また、私たちはこの言葉を自分自身の行動を正当化するために用いることはできません。私たちは誰かある人と折り合いが悪くなったり、意見が対立したりすると「自分は人間には従わない、神に従うのだ」と言って、自分の主張があくまでも正しいのだと思い込みたくなります。これは一種の間違ったヒロイズム、英雄主義です。人が誰も理解してくれなくても、自分はたとえ一人になってもこの道を行くというのは日本人の心には非常にかっこよく映るのですが、これでは一歩間違えば極道や任侠の世界と同じになってしまいます。この言葉はキリスト教の歴史の中でも何度も間違って使われてきました。中世のローマ法王は自分の権威に服従させるためにこの言葉を利用しました。私たちがこの言葉を用いる際に戒めなければならないのは次の二つの点です。この言葉は自分を正当化するためにあるのではないということ、また、目の前にいる具体的な人間を軽んじるものではないということです。このような点を忘れなければ、この言葉は現代に生きる私たちの全生活に大きな慰めと決意とを与えてくれるのです。
ペトロはそのような私たちが親しみを感じることのできる人物です。非常にお調子者で、何度もへまをします。しかし、そのような人物をイエスはご自分の証人として選びました。当時、神の働きを証しするものとして聖書があり、場合によってはその一点一画にいたるまで神聖なものと考えられたのでした。それが、今や、神の働きを生きた人間が証しするように求められているのです。ペトロは聖書についての十分に整理された知識など持ち合わせていませんでした。しかし、当時の祭司たちの基準から言えば、全然、合格点に達しないような人物が神の証人として立てられるのです。今、私たちはペトロやパウロたち使徒がなした証しを新約聖書という形で手にしています。しかし、聖書がたとえこの世を埋め尽くすほどあったとしても、それがただ置かれているだけならば何の意味もありません。その聖書が生きた人間の言葉として語られる時はじめて証しが始まります。
私たちはそのために特別、敬虔を装ったり宗教臭い顔をする必要はありません。何か自分の生活に取って付けたような証しではなく、困った時にだけ引き合いに出される神ではなく、もっと、私たちの生活の中心で語られる証しであり、語って下さる神であるはずです。「クリスチャンらしさ」という固定されたイメージにとらわれることは時として宣教の妨げになってしまいます。もっと新しいクリスチャン像を創って行くために、神によって与えられ、約束された自由を大胆に行使すべきです。

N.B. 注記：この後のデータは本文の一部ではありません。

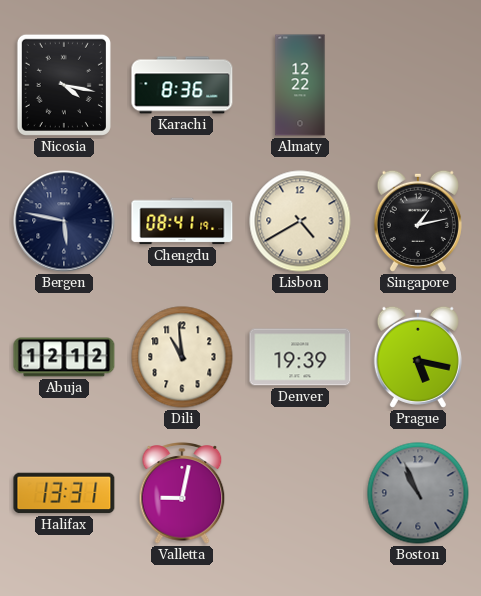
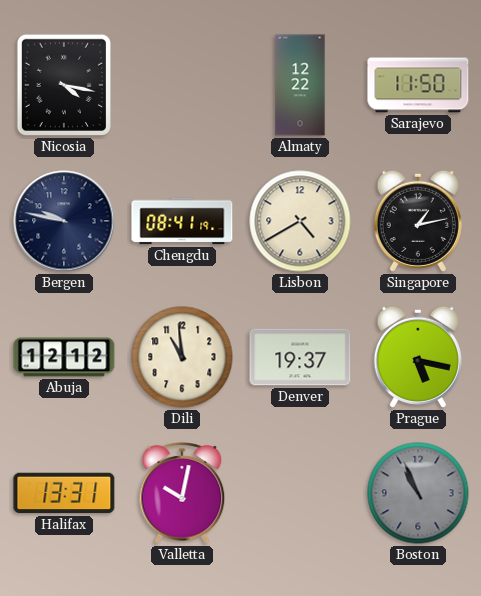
Karachi: 8:36 -> none
Sarajevo: none -> 11:50
Bergen: 5:47 -> 9:47
Denver: 19:39 -> 19:37
Valletta: 9:02 -> 10:02
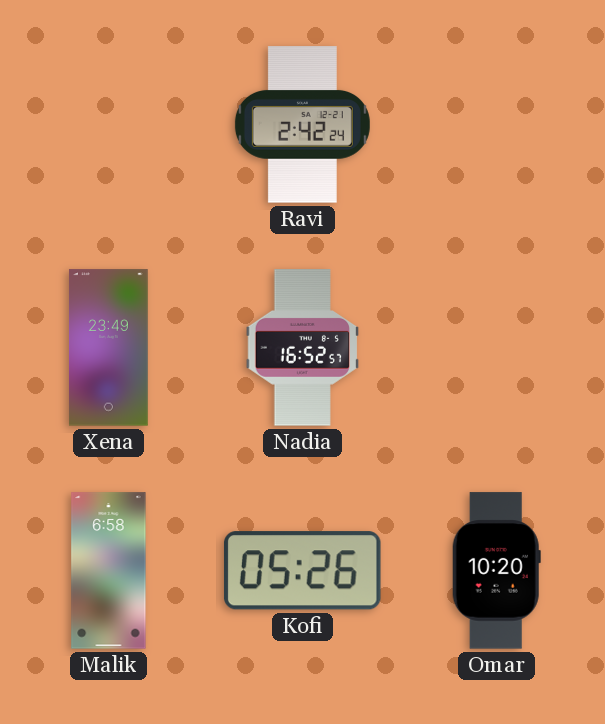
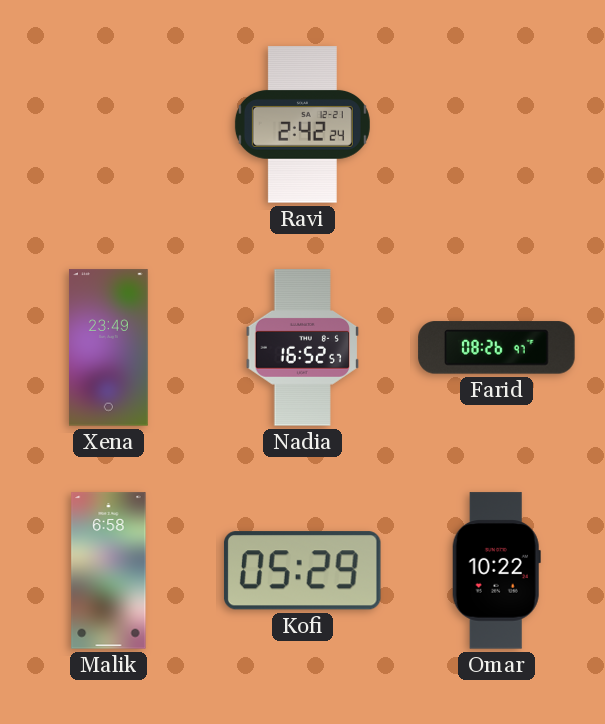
Farid: none -> 08:26
Kofi: 05:26 -> 05:29
Omar: 10:20 -> 10:22
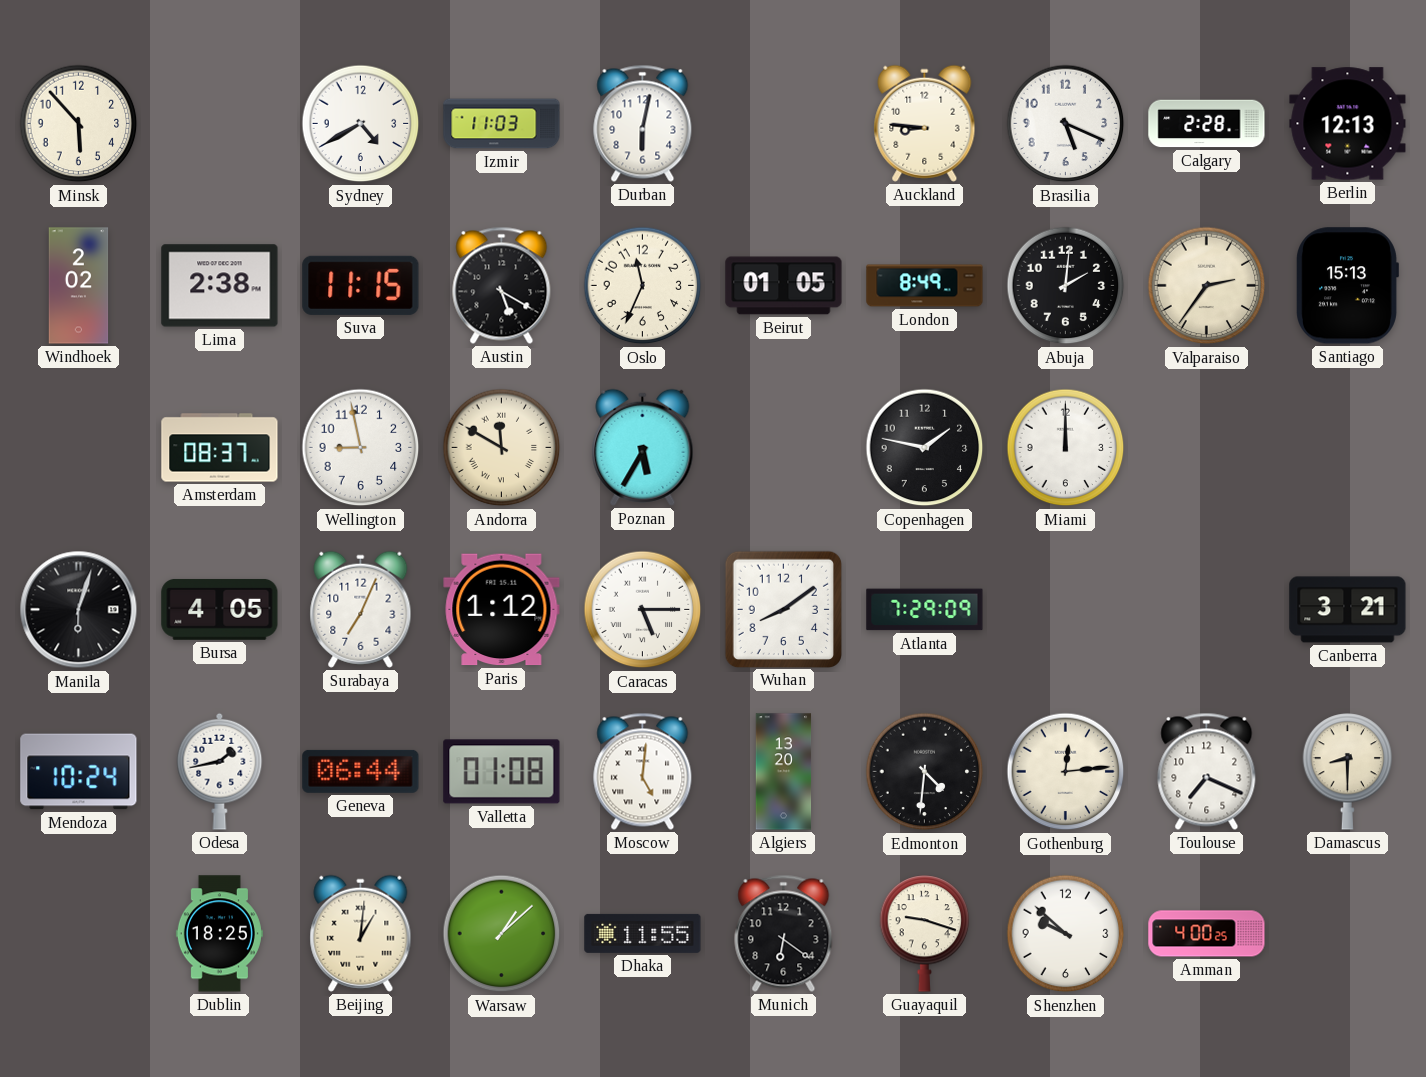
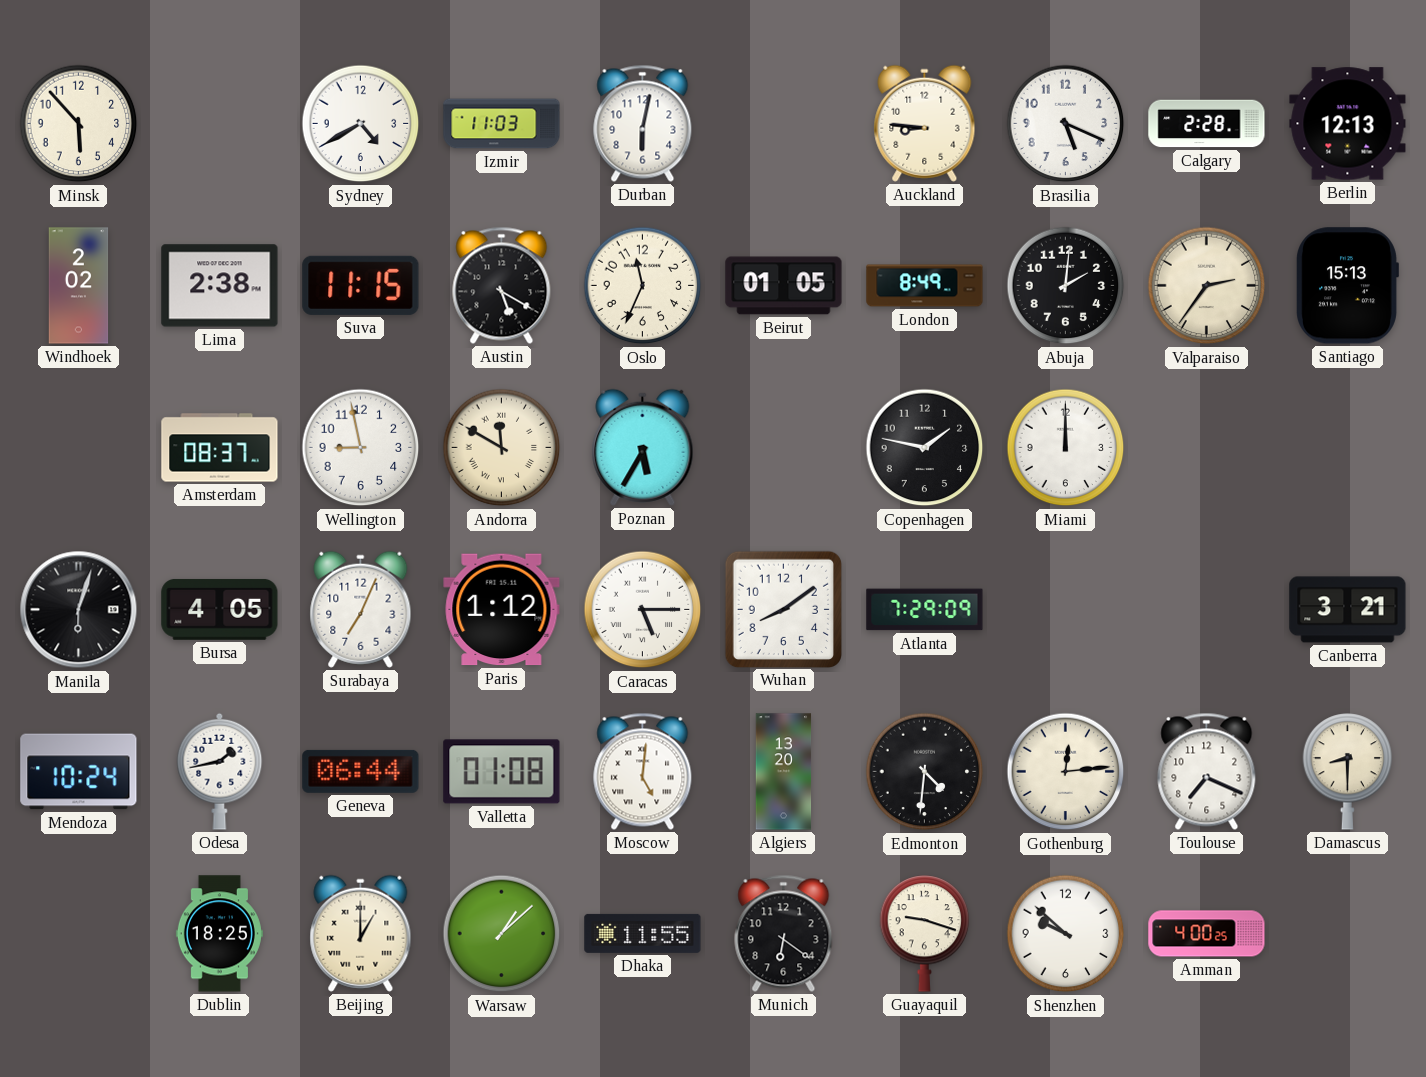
Beijing: 1:01 -> 1:00
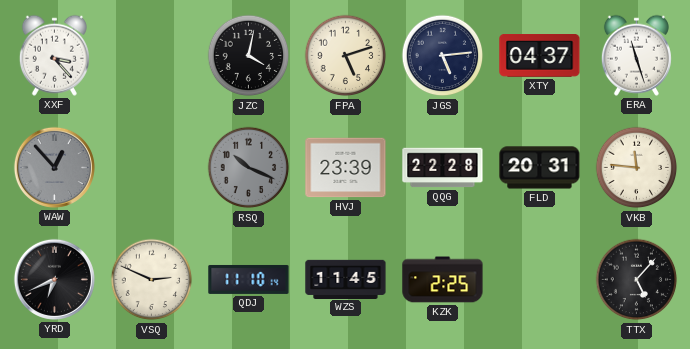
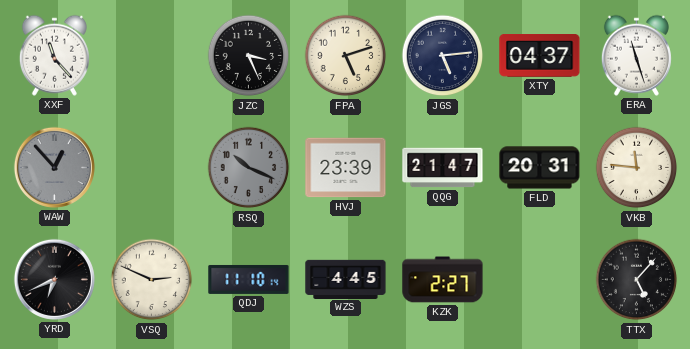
XXF: 3:23 -> 11:23
JZC: 4:02 -> 3:26
QQG: 22:28 -> 21:47
WZS: 11:45 -> 4:45
KZK: 2:25 -> 2:27
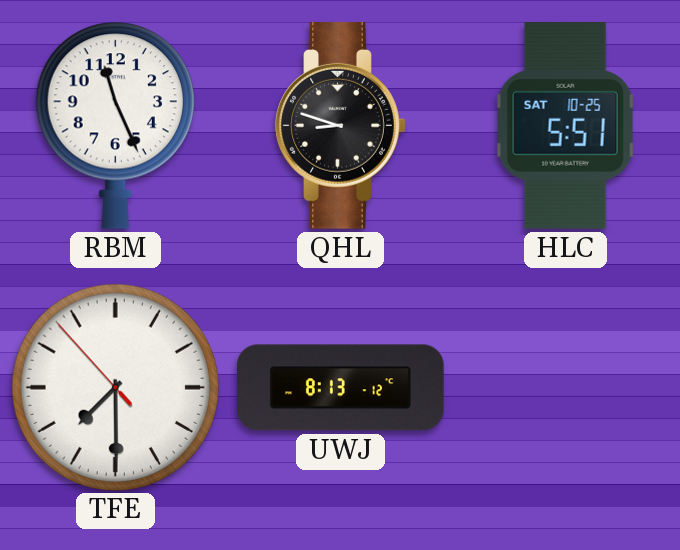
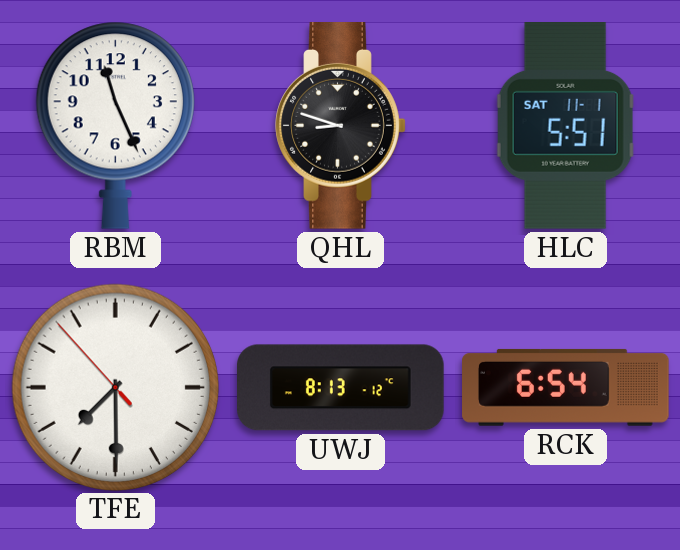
HLC date: SAT 10-25 -> SAT 11-1
RCK: none -> 6:54
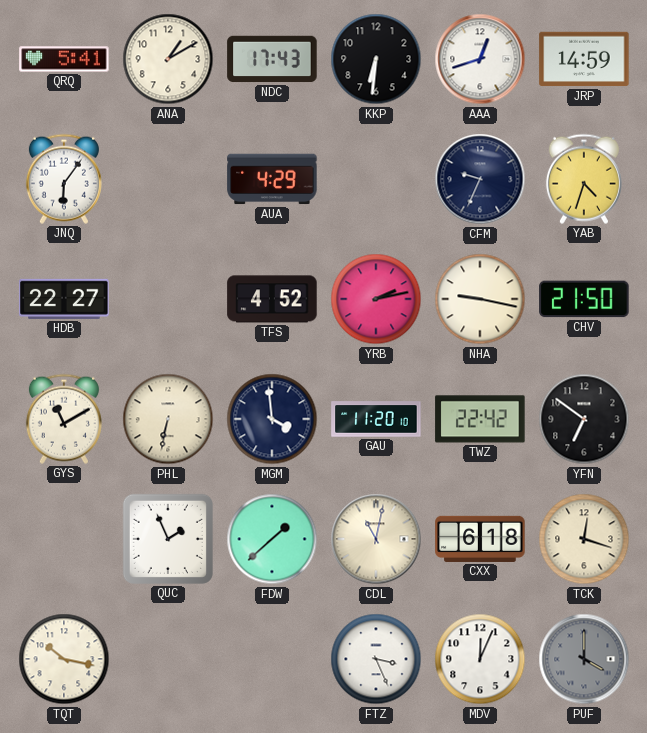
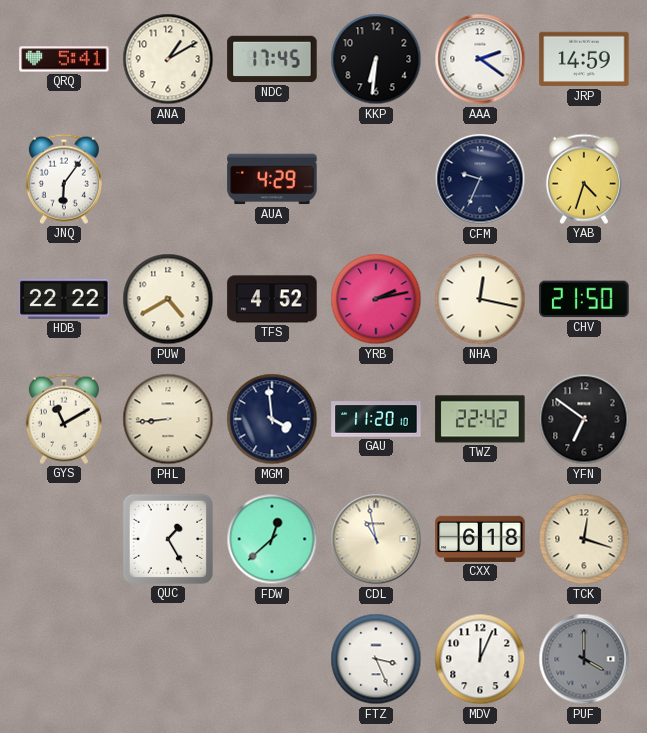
NDC: 17:43 -> 17:45
AAA: 12:42 -> 2:21
HDB: 22:27 -> 22:22
PUW: none -> 4:40
NHA: 9:17 -> 12:17
PHL: 6:32 -> 8:44
QUC: 1:56 -> 1:25
FDW: 1:38 -> 12:38
CDL: 11:02 -> 10:58
TQT: 10:17 -> none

私たちがそれぞれに与えられたタラントンを神のために用いる時、そして、たとえ明日何が起ころうとも、今日、手の中にあるりんごの苗木を植える時、私たちは自分の中に見出し得ないような言葉を語り、自分でも驚くような行動へと身を移すことができるのです。それが聖書が証しする証しの真実です。それは魔術的、超自然的な力ではありません。私たちを具体的な生活の現実に向き合わせ、それを超えさせ、証しさせるその真実の力を聖書は聖霊と呼びます。復活の主イエス・キリストが私たちに約束し、与えて下さった聖霊と共に私たちはそれぞれの生の中で、この事実の証人となるのです。